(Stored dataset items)
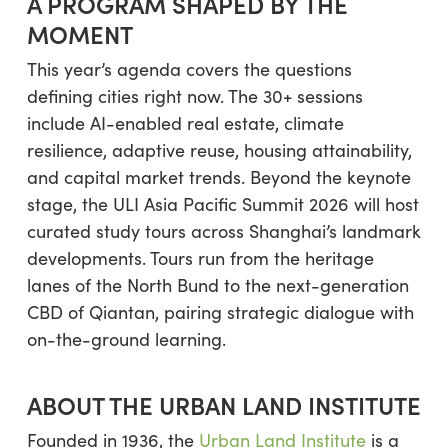
A PROGRAM SHAPED BY THE
MOMENT
This year’s agenda covers the questions
defining cities right now. The 30+ sessions
include AI-enabled real estate, climate
resilience, adaptive reuse, housing attainability,
and capital market trends. Beyond the keynote
stage, the ULI Asia Pacific Summit 2026 will host
curated study tours across Shanghai’s landmark
developments. Tours run from the heritage
lanes of the North Bund to the next-generation
CBD of Qiantan, pairing strategic dialogue with
on-the-ground learning.
ABOUT THE URBAN LAND INSTITUTE
Founded in 1936, the
Urban Land Institute
is a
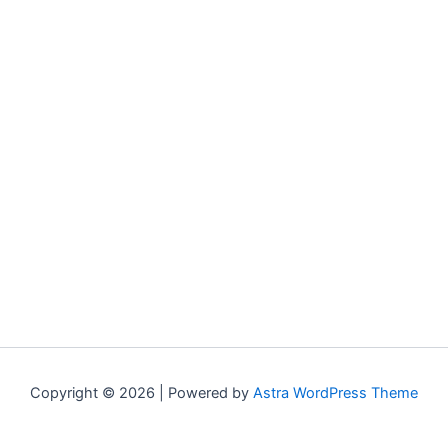
Copyright © 2026 | Powered by
Astra WordPress Theme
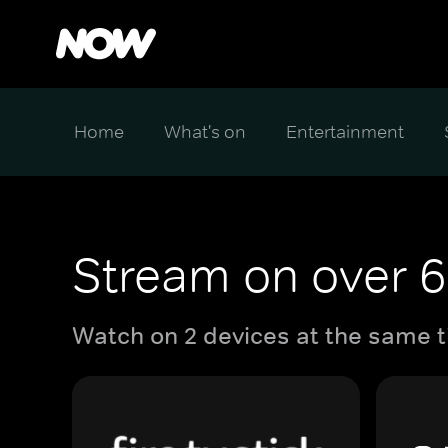
Home
What's on
Entertainment
Stream on over 6
Watch on 2 devices at the same t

### What you should do
Word for word, copy the lines from the one with "lanes of the" through the end of the entries above, and do not include any picture.

### Solution to this problem
lanes of the North Bund to the next-generation
CBD of Qiantan, pairing strategic dialogue with
on-the-ground learning.
ABOUT THE URBAN LAND INSTITUTE
Founded in 1936, the
Urban Land Institute
is a
Copyright © 2026 | Powered by
Astra WordPress Theme
Home
What's on
Entertainment
Stream on over 6
Watch on 2 devices at the same t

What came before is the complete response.